A lei garante que o Estado não intervenha nos sistemas de fé. A natureza laica do estado brasileiro torna-o neutro em termos religiosos. Com isso, ele tem a função de mediar a relação entre as tradições religiosas e não de apoiar confessionalidades religiosas específicas.

A laicidade brasileira compreende que é uma possível a cooperação entre religião e estado para a promoção do bem comum. Nossa concepção de laicidade, portanto, não esvazia e nem expulsa a religião da esfera pública. Logo, não há motivos para ver na laicidade um inimigo a ser combatido. Agora, uma questão que é mais complexa e que gera tensões é quando vemos grupos religiosos reivindicando o direito de impor ao conjunto da sociedade seus valores, símbolos e concepções de mundo em nome da liberdade religiosa. Isso é complicado, pois o direito à liberdade religiosa não é um direito absoluto. O direito à liberdade religiosa precisa estar em conformidade com os direitos humanos.

Uma das bancadas que mais cresceram nas ultimas eleições foi a bancada evangélica, em sua maioria, representando a proteção de um modelo de família que se distancia da atual realidade das famílias brasileiras. Nesse contexto em que uma parte da sociedade elege parlamentares com esse perfil, como limitar a atuação de determinadas praticas políticas?

Em primeiro lugar, gostaria de chamar a atenção para o fato de que sim, temos uma Frente Parlamentar Evangélica articulada no Congresso. No entanto, não é a única.

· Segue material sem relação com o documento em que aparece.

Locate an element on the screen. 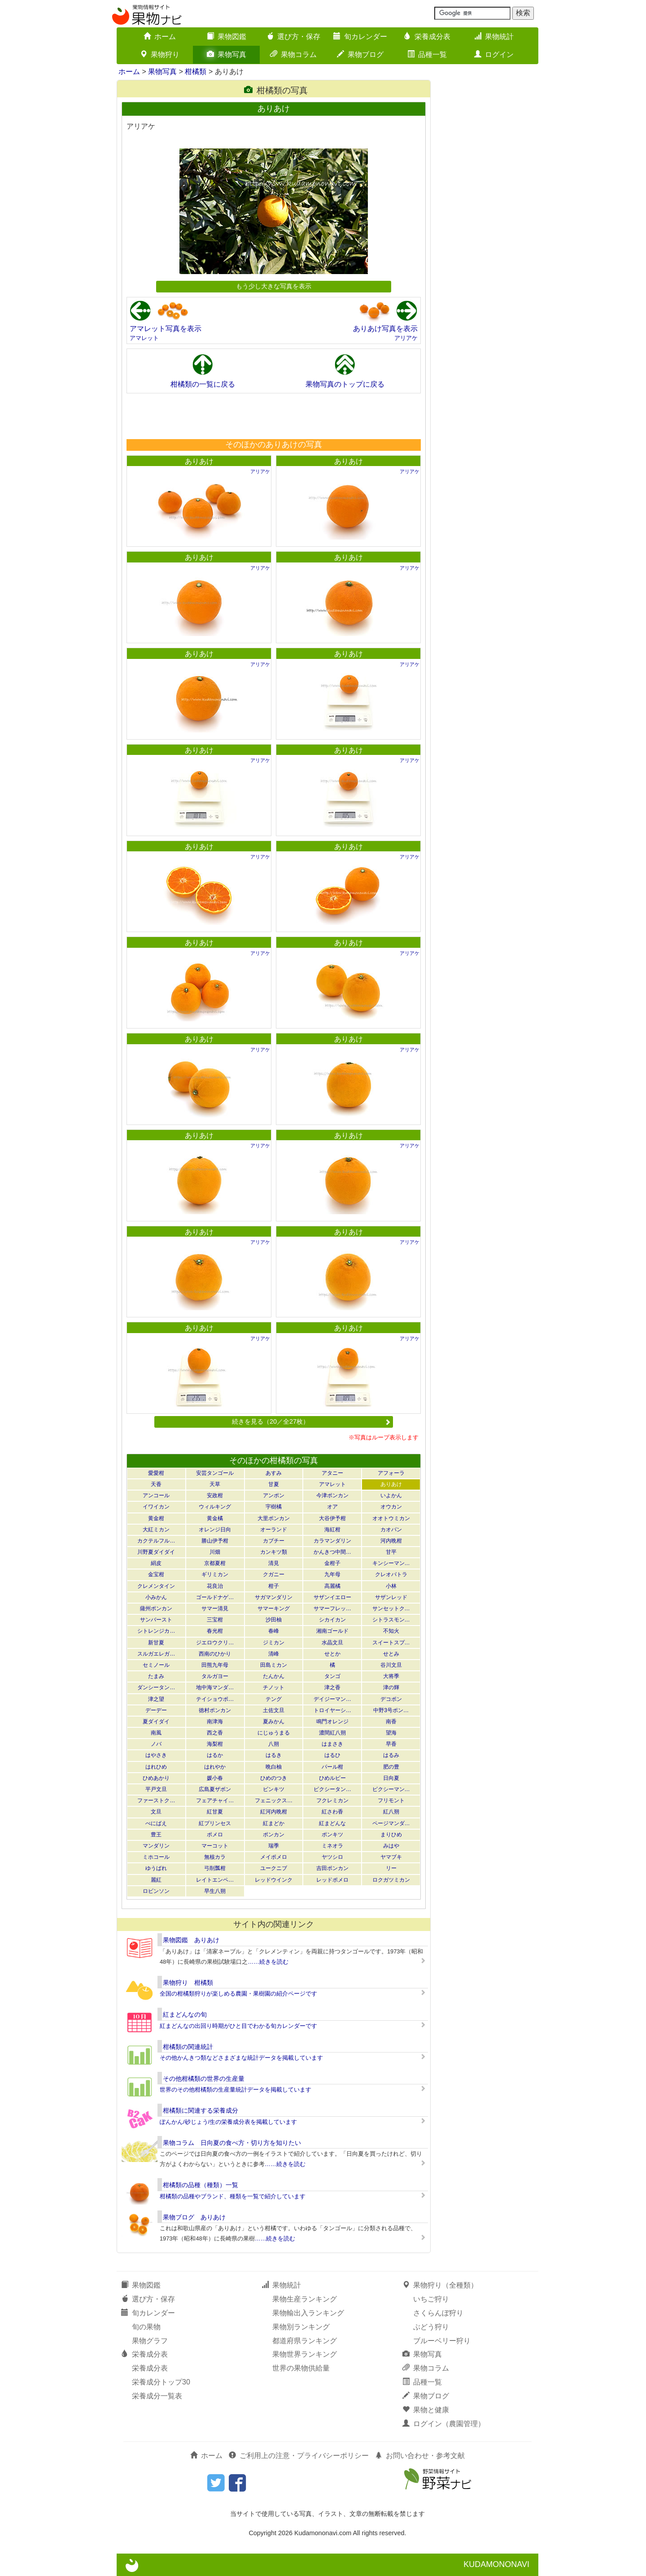 The height and width of the screenshot is (2576, 646). 大谷伊予柑 is located at coordinates (332, 1518).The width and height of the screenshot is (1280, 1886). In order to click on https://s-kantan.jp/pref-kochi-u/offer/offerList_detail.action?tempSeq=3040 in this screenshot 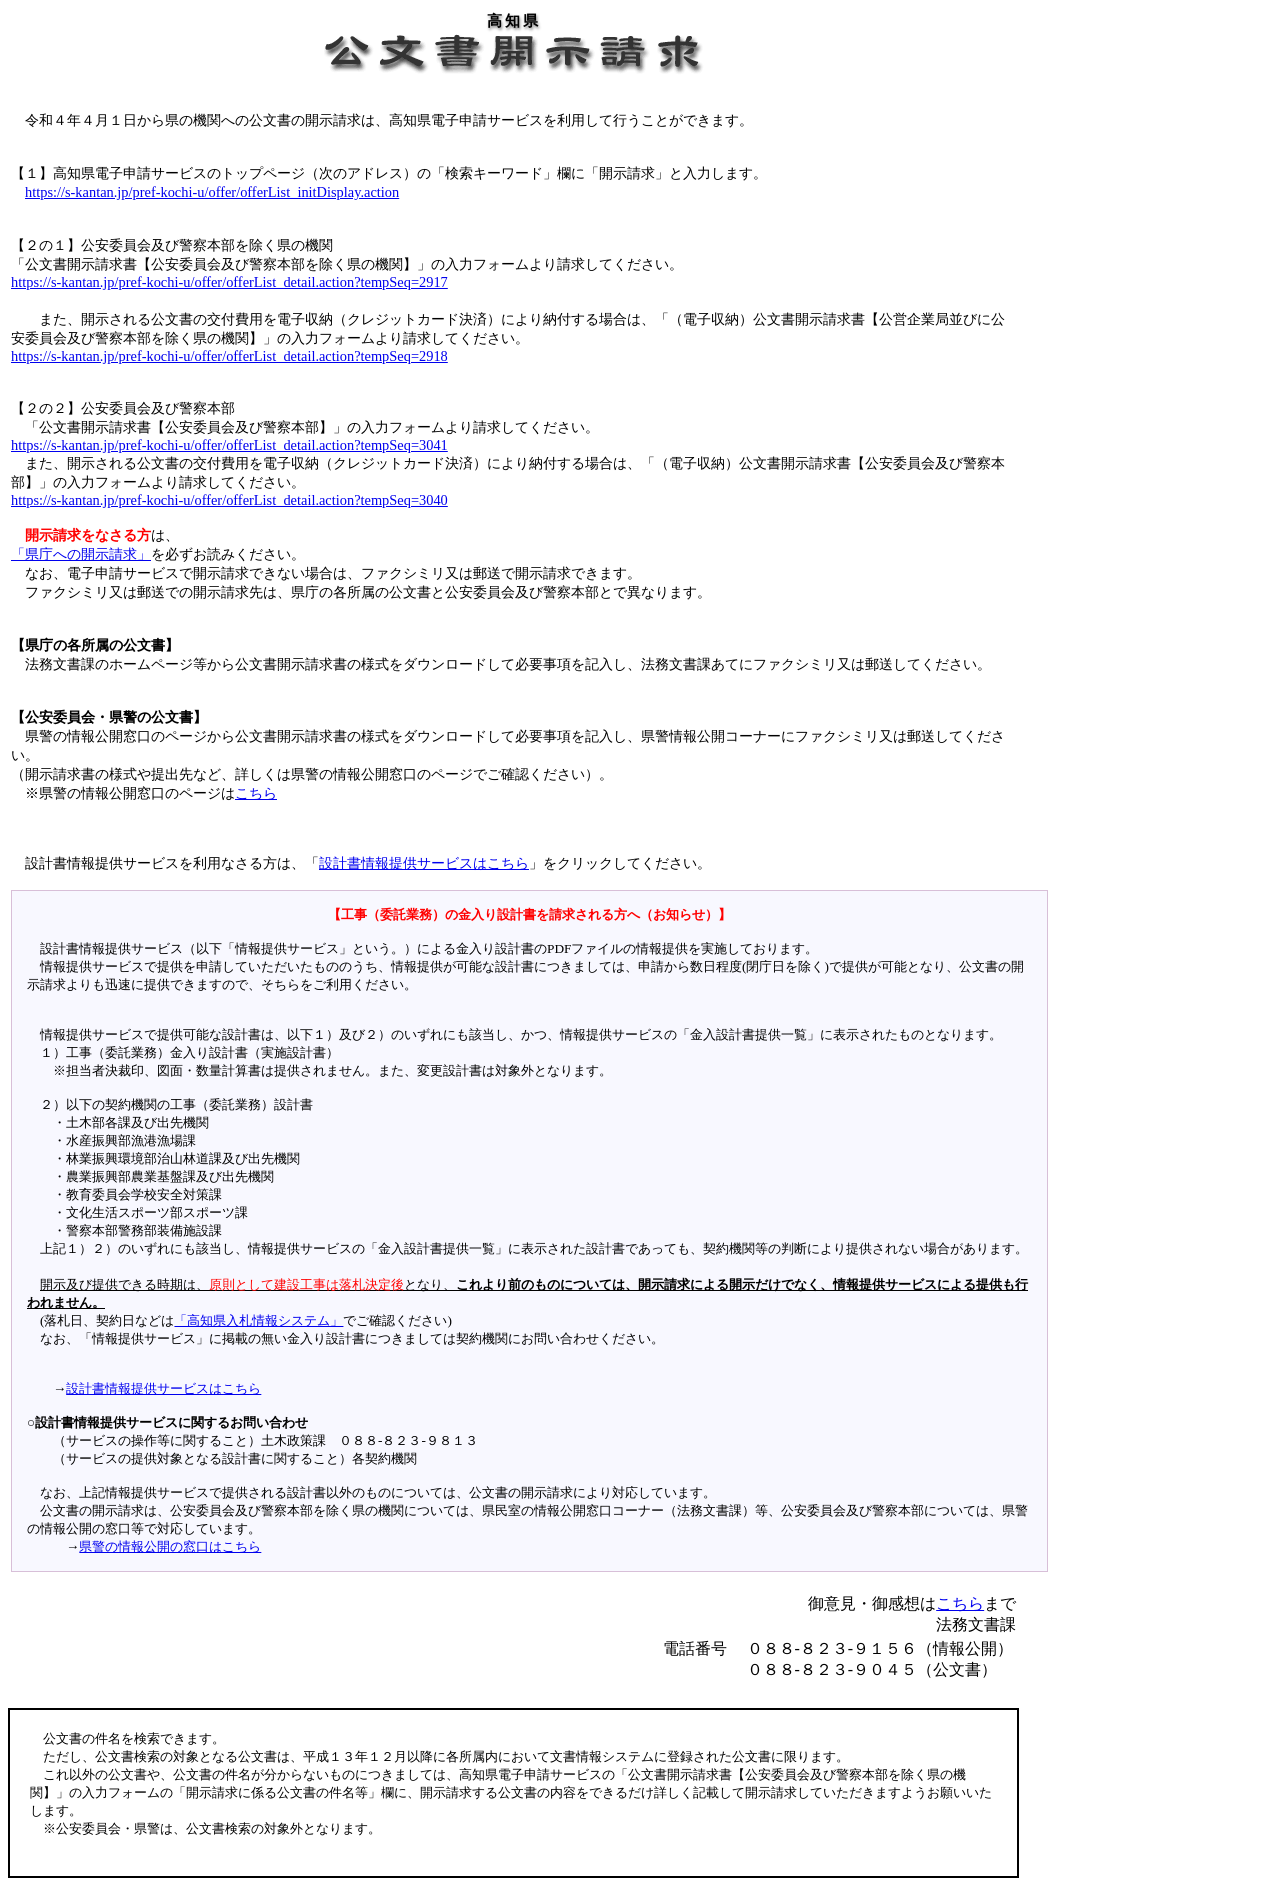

Também há uma Frente Parlamentar Mista Católica que se orienta, praticamente pelos mesmos valores da Frente Parlamentar Evangélica.

Nos últimos anos, tem se criado um estigma contra os evangélicos. Só que este não é o único grupo religioso no Brasil que se orienta por valores conservadores. Entre evangélicos há grupos bastante ativos na promoção de direitos humanos. Importante recuperar que a concepção da separação entre religião e estado é um princípio protestante, ou seja, evangélico.

A pauta pela defesa da família patriarcal transcende as fronteiras confessionais.

Em relação à segunda parte da pergunta, sobre limitar a atuação de determinadas práticas políticas, penso que o caminho não seria por aí.

No espaço público, principalmente em uma sociedade plural como a nossa, todos os grupos têm direito a se manifestar e expressar suas opiniões e visões de mundo, inclusive conservadores. Agora, no âmbito da esfera pública da política formal, parlamento, judiciário, etc o que deveria reger as decisões não deveriam ser as convicções religiosas do ente público, mas os princípios democráticos e republicanos. Creio que o que precisamos no Brasil, é um debate aprofundado sobre o papel da religião na sociedade. Nós somos um país estranho. Bastante religioso, mas a teologia, por exemplo, não é reconhecida como uma área do conhecimento. Ela é vista como uma dimensão menor do conhecimento. Entretanto, as disputas sobre valores, visão de mundo são fortemente carregados com conteúdos religiosos. Para este debate, a teologia é fundamental, no entanto, ela não é considerada. A bíblia, por exemplo, está no centro das discussões sobre direitos humanos. Não vemos nenhum biblista sendo convidado para falar sobre a bíblia desde uma perspectiva de direitos humanos. E temos pessoas excelentes no nosso país que podem fazer isso.

Na sua avaliação, a relação entre o avanço de determinadas igrejas neo-pentecostais nos meios de comunicação e na política, tem haver com um projeto de poder?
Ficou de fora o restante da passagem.